Sparse Data Diffusion (SDD) is a sparsity-aware diffusion model that explicitly models exact zeros by jointly diffusing discrete Sparsity Bits with continuous variables, enabling more realistic generation of inherently sparse data.
This work also won the Best Paper Award at the SimBioChem workshop at EurIPS.
This repo provides code for training DDPM, DDIM, and SDD with DDPM and DDIM sampling.
# Python 3.10 recommended
conda create -n sdd python=3.10 -y
conda activate sdd
pip install -r requirements.txt
For training, call main.py. Depending on your data type, change --input_mode. Right now, "calo_image", "scrna", and "image" are supported. --channels and --image_size must match the input (1 channel for scrna, image_size is the number of genes in this case.). --init_dimand ---dim_mults change the architecture. If you set the flag --with_sparsity_bits, SDD will be trained, otherwise DDPM/DDIM.
python main.py --input_mode calo_image --channels 1 --image_size 32 --init_dim 256 --dim_mults 1 1 1 --output_path /your/path/to/output --data_path /path/to/calo_images --with_sparsity_bits
For sampling, call sample_main.py with the coresponding --args_file. Select the --milestone and decide on the --num_samples and whether to sample using DDIM or DDPM --use_ddim.

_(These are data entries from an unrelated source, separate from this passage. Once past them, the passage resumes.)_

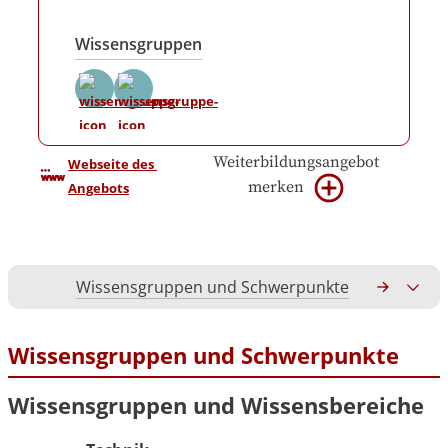
Wissensgruppen
Weiterbildungsangebot
Webseite des 
merken
Angebots
Wissensgruppen und Schwerpunkte
Gesamtko
Wissensgruppen und Schwerpunkte
Wissensgruppen und Wissensbereiche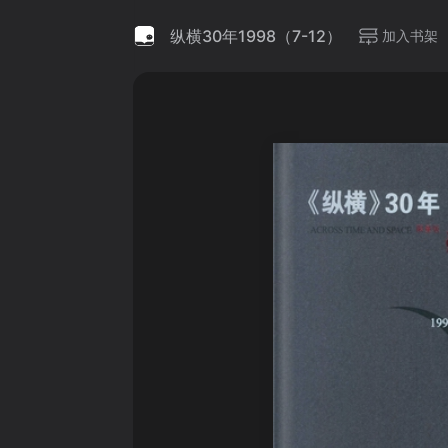
纵横30年1998（7-12）
加入书架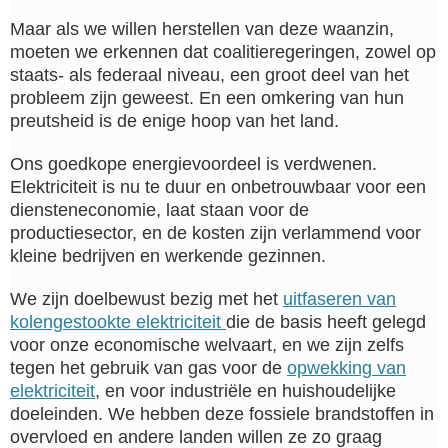
Maar als we willen herstellen van deze waanzin,
moeten we erkennen dat coalitieregeringen, zowel op
staats- als federaal niveau, een groot deel van het
probleem zijn geweest. En een omkering van hun
preutsheid is de enige hoop van het land.
Ons goedkope energievoordeel is verdwenen.
Elektriciteit is nu te duur en onbetrouwbaar voor een
diensteneconomie, laat staan voor de
productiesector, en de kosten zijn verlammend voor
kleine bedrijven en werkende gezinnen.
We zijn doelbewust bezig met het
uitfaseren van
kolengestookte elektriciteit
die de basis heeft gelegd
voor onze economische welvaart, en we zijn zelfs
tegen het gebruik van gas voor de
opwekking van
elektriciteit
,
en voor industriële en huishoudelijke
doeleinden. We hebben deze fossiele brandstoffen in
overvloed en andere landen willen ze zo graag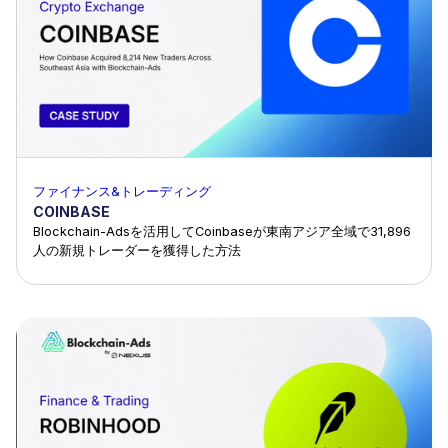
ファイナンス&トレーディング
COINBASE
Blockchain-Adsを活用してCoinbaseが東南アジア全域で31,896
人の新規トレーダーを獲得した方法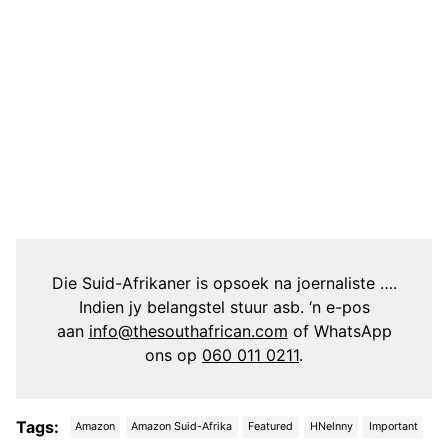
Die Suid-Afrikaner is opsoek na joernaliste ….
Indien jy belangstel stuur asb. ‘n e-pos
aan
info@thesouthafrican.com
of WhatsApp
ons op
060 011 0211
.
Tags:
Amazon
Amazon Suid-Afrika
Featured
HNelnny
Important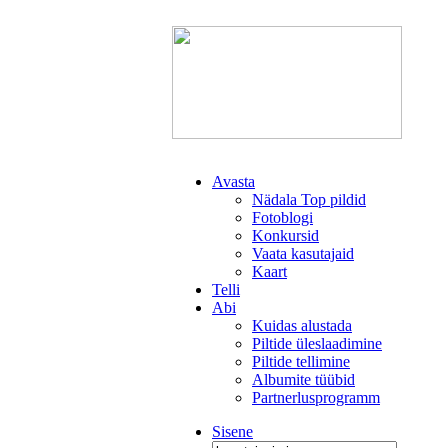
Avasta
Nädala Top pildid
Fotoblogi
Konkursid
Vaata kasutajaid
Kaart
Telli
Abi
Kuidas alustada
Piltide üleslaadimine
Piltide tellimine
Albumite tüübid
Partnerlusprogramm
Sisene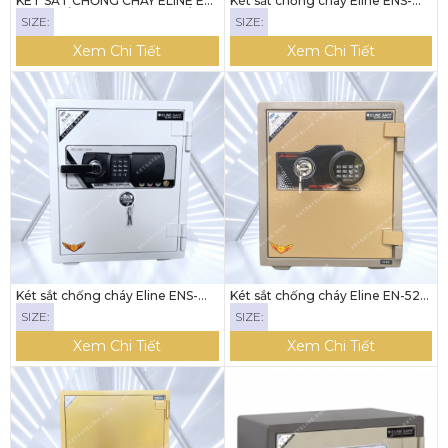
KÉT SẮT CHỐNG CHÁY ELINE EN-
Két sắt chống cháy Eline ENS-
35E (KHÓA ĐIỆN TỬ LED TRÒN)
35E (khóa điện tử) - Màu đen
SIZE:
SIZE:
Xem Chi Tiết
Xem Chi Tiết
Két sắt chống cháy Eline ENS-
Két sắt chống cháy Eline EN-52E
52E (khóa điện tử) có tay nắm
(khóa điện tử tròn led) - bản lề
SIZE:
SIZE:
dày
Xem Chi Tiết
Xem Chi Tiết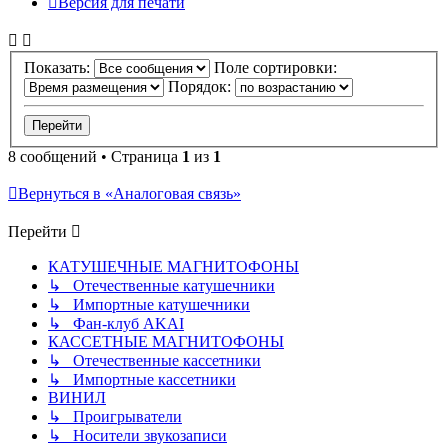
Версия для печати
Показать:
Поле сортировки:
Порядок:
8 сообщений • Страница
1
из
1
Вернуться в «Аналоговая связь»
Перейти
КАТУШЕЧНЫЕ МАГНИТОФОНЫ
↳ Отечественные катушечники
↳ Импортные катушечники
↳ Фан-клуб AKAI
КАССЕТНЫЕ МАГНИТОФОНЫ
↳ Отечественные кассетники
↳ Импортные кассетники
ВИНИЛ
↳ Проигрыватели
↳ Носители звукозаписи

python sample_main.py --args_file /path/to/args.json --milestones 1 --num_samples 100 --use_ddim True --sampling_steps 1000 --time_difference 0.0
Call calculate_physics_metrics.py:
python calculate_scrna_metrics.py --dataset_path /path/to/dataset --generated_path /path/to/generated --num_samples 10000
Call calculate_scrna_metrics.py:
python calculate_scrna_metrics.py --dataset_path /path/to/dataset --generated_path /path/to/generated
By default, everything is logged to wandb. Make sure to log in with your API key.
When using SDD in your research, please cite the relevant work
@inproceedings{
ostheimer2025sparse,
title={Sparse Data Diffusion for Scientific Simulations in Biology and Physics},
author={Phil Ostheimer and Mayank Nagda and Andriy Balinskyy and Jean Radig and Carl Herrmann and Stephan Mandt and Marius Kloft and Sophie Fellenz},
booktitle={EurIPS 2025 Workshop on SIMBIOCHEM},
year={2025},
url={https://openreview.net/forum?id=O3OVn3NSRE}
}
This project is MIT licenced. See LICENSE.